Diebold Inc. (DBD), the leading maker of automated teller machines, on Monday warned that third-quarter and full-year profits will fall below expectations due to problems at its electronic voting machine business.

The North Canton, Ohio, company cut its third-quarter and full-year earnings, citing costs for recertifying its electronic voting machines in California and for expenses related to a pending civil action in that state.

Diebold now expects to earn 67 cents a share in the third quarter, down from its previous forecast of 70 cents to 74 cents a share. Analysts, on average, expected Diebold to earn 72 cents in the third quarter, according to Reuters Estimates.

Diebold shares were off 1 percent in midday trading.

The company, which expects to record a fourth-quarter charge of a penny per share, also said it will now earn $2.54 to $2.59 a share for the full year. That view falls short of the average analysts' estimate of $2.64 a share.

Analysts see fourth-quarter profit of 92 cents a share. Analysts see the company earning $3.08 a share next year.

Diebold's costs spiked after questions arose about the reliability of all-electronic voting machines.
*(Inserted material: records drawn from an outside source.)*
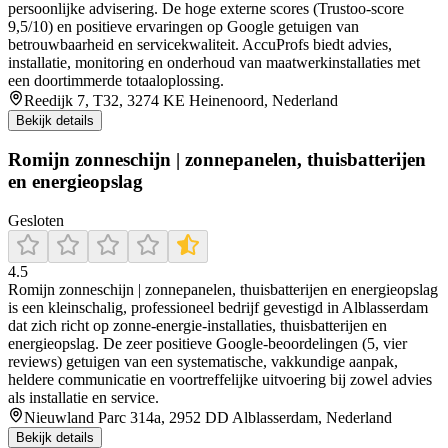
persoonlijke advisering. De hoge externe scores (Trustoo‑score
9,5/10) en positieve ervaringen op Google getuigen van
betrouwbaarheid en servicekwaliteit. AccuProfs biedt advies,
installatie, monitoring en onderhoud van maatwerkinstallaties met
een doortimmerde totaaloplossing.
Reedijk 7, T32, 3274 KE Heinenoord, Nederland
Bekijk details
Romijn zonneschijn | zonnepanelen, thuisbatterijen
en energieopslag
Gesloten
4.5
Romijn zonneschijn | zonnepanelen, thuisbatterijen en energieopslag
is een kleinschalig, professioneel bedrijf gevestigd in Alblasserdam
dat zich richt op zonne-energie-installaties, thuisbatterijen en
energieopslag. De zeer positieve Google-beoordelingen (5, vier
reviews) getuigen van een systematische, vakkundige aanpak,
heldere communicatie en voortreffelijke uitvoering bij zowel advies
als installatie en service.
Nieuwland Parc 314a, 2952 DD Alblasserdam, Nederland
Bekijk details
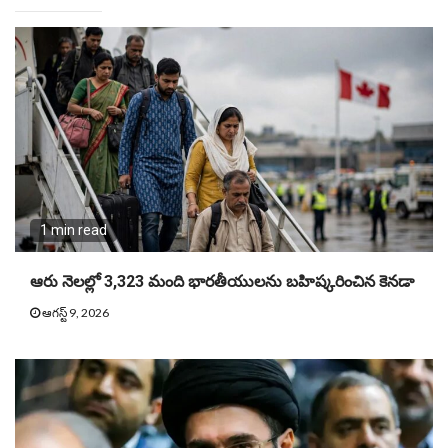
1 min read
ఆరు నెలల్లో 3,323 మంది భారతీయులను బహిష్కరించిన కెనడా
ఆగస్ట్ 9, 2026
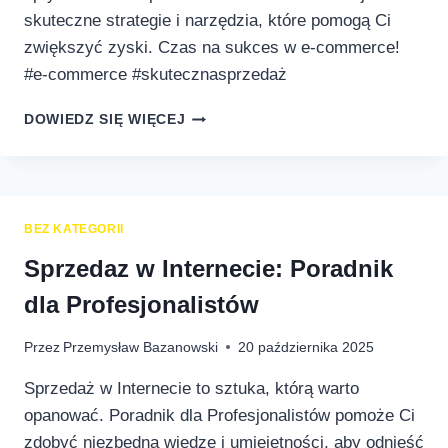
skuteczne strategie i narzędzia, które pomogą Ci
zwiększyć zyski. Czas na sukces w e-commerce!
#e-commerce #skutecznasprzedaż
JAK
DOWIEDZ SIĘ WIĘCEJ
OPTYMALIZOWAĆ
SPRZEDAŻ
W
INTERNECIE:
PROFESJONALNY
BEZ KATEGORII
PRZEWODNIK
Sprzedaz w Internecie: Poradnik
dla Profesjonalistów
Przez
Przemysław Bazanowski
20 października 2025
Sprzedaż w Internecie to sztuka, którą warto
opanować. Poradnik dla Profesjonalistów pomoże Ci
zdobyć niezbędną wiedzę i umiejętności, aby odnieść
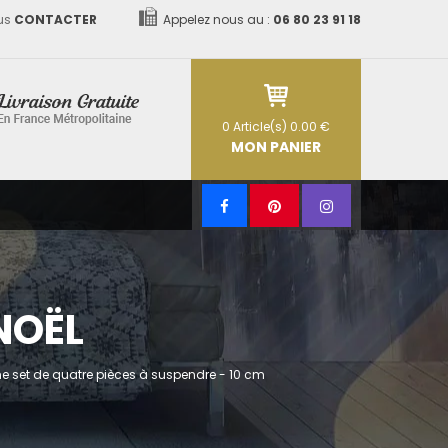
us
CONTACTER
Appelez nous au :
06 80 23 91 18
0
Article(s)
0.00 €
MON PANIER
NOËL
e set de quatre pièces à suspendre - 10 cm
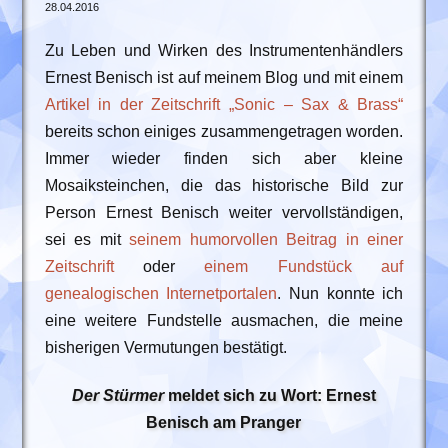
28.04.2016
Zu Leben und Wirken des Instrumentenhändlers
Ernest Benisch ist auf meinem Blog und mit einem
Artikel in der Zeitschrift „Sonic – Sax & Brass“
bereits schon einiges zusammengetragen worden.
Immer wieder finden sich aber kleine
Mosaiksteinchen, die das historische Bild zur
Person Ernest Benisch weiter vervollständigen,
sei es mit
seinem humorvollen Beitrag in einer
Zeitschrift
oder
einem Fundstück auf
genealogischen Internetportalen
. Nun konnte ich
eine weitere Fundstelle ausmachen, die meine
bisherigen Vermutungen bestätigt.
Der Stürmer
meldet sich zu Wort: Ernest
Benisch am Pranger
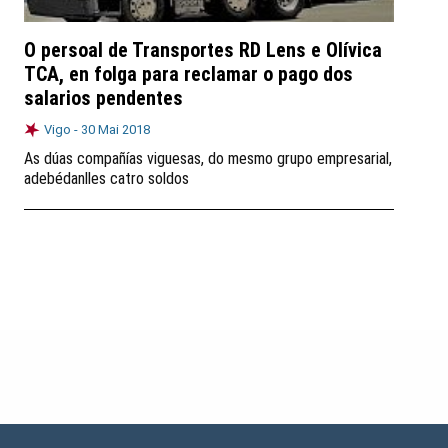
O persoal de Transportes RD Lens e Olívica
TCA, en folga para reclamar o pago dos
salarios pendentes
Vigo -
30 Mai 2018
As dúas compañías viguesas, do mesmo grupo empresarial,
adebédanlles catro soldos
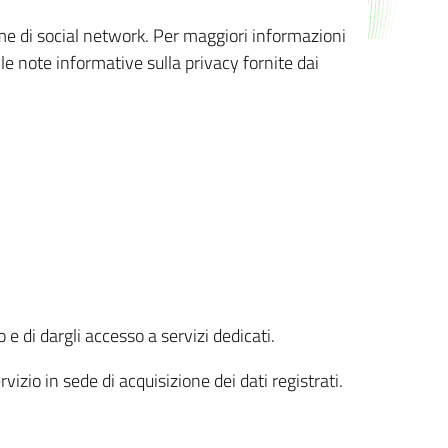
orme di social network. Per maggiori informazioni
 le note informative sulla privacy fornite dai
 e di dargli accesso a servizi dedicati.
vizio in sede di acquisizione dei dati registrati.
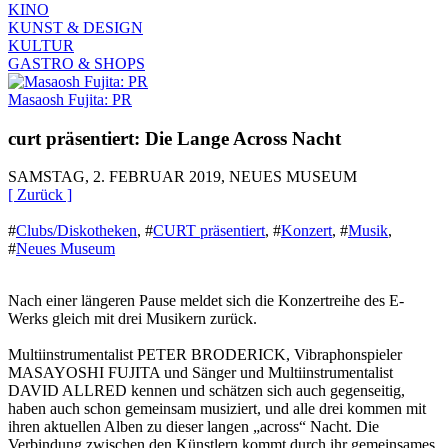
KINO
KUNST & DESIGN
KULTUR
GASTRO & SHOPS
Masaosh Fujita: PR
curt präsentiert: Die Lange Across Nacht
SAMSTAG, 2. FEBRUAR 2019, NEUES MUSEUM
[ Zurück ]
#
Clubs/Diskotheken
,
#
CURT präsentiert
,
#
Konzert
,
#
Musik
,
#
Neues Museum
Nach einer längeren Pause meldet sich die Konzertreihe des E-
Werks gleich mit drei Musikern zurück.
Multiinstrumentalist PETER BRODERICK, Vibraphonspieler
MASAYOSHI FUJITA und Sänger und Multiinstrumentalist
DAVID ALLRED kennen und schätzen sich auch gegenseitig,
haben auch schon gemeinsam musiziert, und alle drei kommen mit
ihren aktuellen Alben zu dieser langen „across“ Nacht. Die
Verbindung zwischen den Künstlern kommt durch ihr gemeinsames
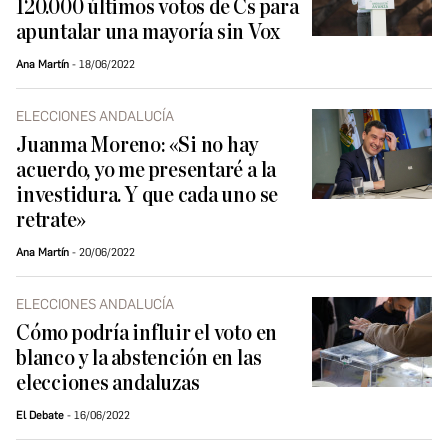
120.000 últimos votos de Cs para
apuntalar una mayoría sin Vox
Ana Martín
18/06/2022
ELECCIONES ANDALUCÍA
Juanma Moreno: «Si no hay
acuerdo, yo me presentaré a la
investidura. Y que cada uno se
retrate»
Ana Martín
20/06/2022
ELECCIONES ANDALUCÍA
Cómo podría influir el voto en
blanco y la abstención en las
elecciones andaluzas
El Debate
16/06/2022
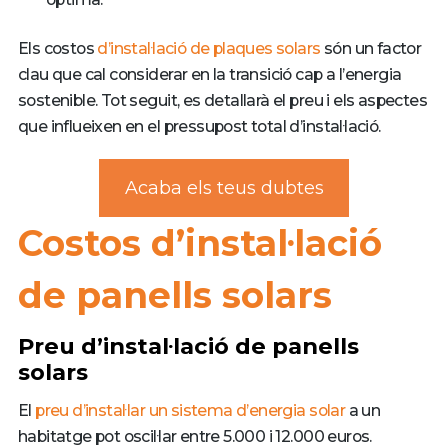
Els costos
d’instal·lació de plaques solars
són un factor
clau que cal considerar en la transició cap a l’energia
sostenible. Tot seguit, es detallarà el preu i els aspectes
que influeixen en el pressupost total d’instal·lació.
Acaba els teus dubtes
Costos d’instal·lació
de panells solars
Preu d’instal·lació de panells
solars
El
preu d’instal·lar un sistema d’energia solar
a un
habitatge pot oscil·lar entre 5.000 i 12.000 euros.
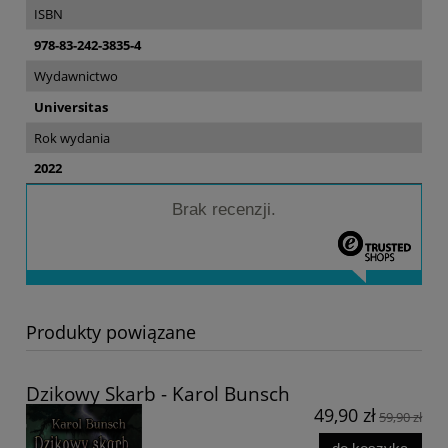
ISBN
978-83-242-3835-4
Wydawnictwo
Universitas
Rok wydania
2022
Brak recenzji.
Produkty powiązane
Dzikowy Skarb - Karol Bunsch
49,90 zł
59,90 zł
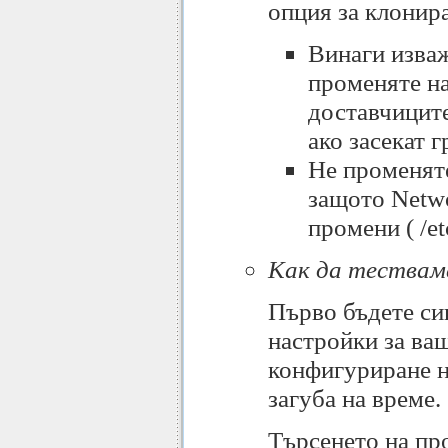
опция за клонир
Винаги изва
променяте н
доставчиците
ако засекат 
Не променят
защото Netwo
промени ( /et
Как да тествам
Първо бъдете сиг
настройки за ва
конфигуриране н
загуба на време.
Търсенето на про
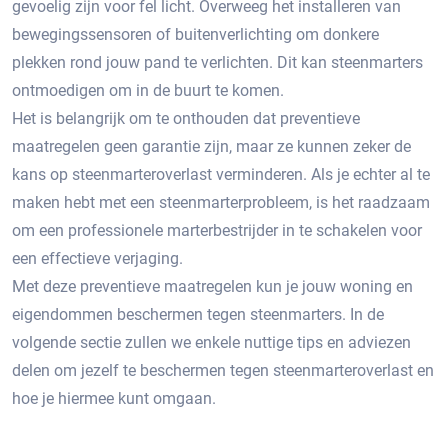
gevoelig zijn voor fel licht.​ Overweeg het installeren van
bewegingssensoren of buitenverlichting om donkere
plekken rond jouw pand te verlichten. Dit kan steenmarters
ontmoedigen om in de buurt te komen.
Het is belangrijk om te onthouden dat preventieve
maatregelen geen garantie zijn, maar ze kunnen zeker de
kans op steenmarteroverlast verminderen.​ Als je echter al te
maken hebt met een steenmarterprobleem, is het raadzaam
om een professionele marterbestrijder in te schakelen voor
een effectieve verjaging.
Met deze preventieve maatregelen kun je jouw woning en
eigendommen beschermen tegen steenmarters. In de
volgende sectie zullen we enkele nuttige tips en adviezen
delen om jezelf te beschermen tegen steenmarteroverlast en
hoe je hiermee kunt omgaan.​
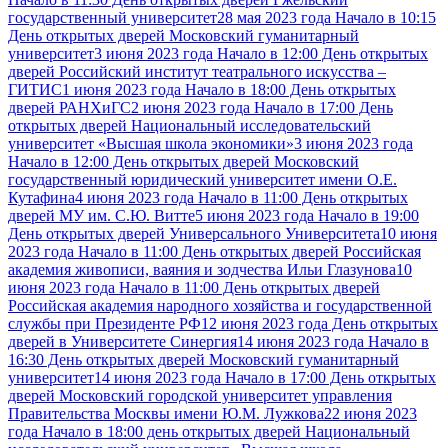
государственный университет
28 мая 2023 года Начало в 10:15
День открытых дверей Московский гуманитарный
университет
3 июня 2023 года Начало в 12:00 День открытых
дверей Российский институт театрального искусства –
ГИТИС
1 июня 2023 года Начало в 18:00 День открытых
дверей РАНХиГС
2 июня 2023 года Начало в 17:00 День
открытых дверей Национальный исследовательский
университет «Высшая школа экономики»
3 июня 2023 года
Начало в 12:00 День открытых дверей Московский
государственный юридический университет имени О.Е.
Кутафина
4 июня 2023 года Начало в 11:00 День открытых
дверей МУ им. С.Ю. Витте
5 июня 2023 года Начало в 19:00
День открытых дверей Универсального Университета
10 июня
2023 года Начало в 11:00 День открытых дверей Российская
академия живописи, ваяния и зодчества Ильи Глазунова
10
июня 2023 года Начало в 11:00 День открытых дверей
Российская академия народного хозяйства и государственной
службы при Президенте РФ
12 июня 2023 года День открытых
дверей в Университете Синергия
14 июня 2023 года Начало в
16:30 День открытых дверей Московский гуманитарный
университет
14 июня 2023 года Начало в 17:00 День открытых
дверей Московский городской университет управления
Правительства Москвы имени Ю.М. Лужкова
22 июня 2023
года Начало в 18:00 день открытых дверей Национальный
California Secretary of State Kevin Shelley in April accused Diebold, the state's largest e-voting machine supplier, of using "reprehensible" and deceptive sales tactics. The company's marketing led to the installation of touch-screen voting systems that were not tested and not approved nationally or by the state, Shelley said.

Attorney General Bill Lockyer also in April called for a criminal investigation of Diebold, alleging the company made false claims about its products.

California set tougher standards for electronic voting, including new security measures to prevent fraud. A paper trail, critics say, can help prevent election manipulation by computer hackers.

The state decertified Diebold's AccuVote-TSX Voting System (search) — used in four counties and representing one out of three California e-voting machines — because of problems in a March election that made actor Arnold Schwarzenegger governor.

By August, California agreed to allow voting at electronic voting machines this year in all but those four counties. Lockyer dropped the criminal probe, but said he would pursue a civil lawsuit against the company.

The company, in its statement Monday, said its Election Systems unit is making progress certifying a machine that would provide a receipt and meet the state's new requirements for use by 2006. The company's AccuVote-TS (search) and AccuVote-OS (search) machines, have been certified for use this year.

Diebold Chairman and Chief Executive Walden O'Dell also said the company has received "record order levels" for banking machines and security products during the quarter. The company sees earnings per share rising 18 to 20 percent next year.

The stock was off 37 cents to $47.99 on the New York Stock Exchange.